What needs to be done: Send back all of the data, word for word.

Dataset entries:
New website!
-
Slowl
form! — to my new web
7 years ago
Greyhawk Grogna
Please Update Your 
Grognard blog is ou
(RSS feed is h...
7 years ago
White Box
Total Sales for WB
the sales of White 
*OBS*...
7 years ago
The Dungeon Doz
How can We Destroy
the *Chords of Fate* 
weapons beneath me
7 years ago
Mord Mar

Written solution:
New website!
-
Slowl
form! — to my new web
7 years ago
Greyhawk Grogna
Please Update Your 
Grognard blog is ou
(RSS feed is h...
7 years ago
White Box
Total Sales for WB
the sales of White 
*OBS*...
7 years ago
The Dungeon Doz
How can We Destroy
the *Chords of Fate* 
weapons beneath me
7 years ago
Mord Mar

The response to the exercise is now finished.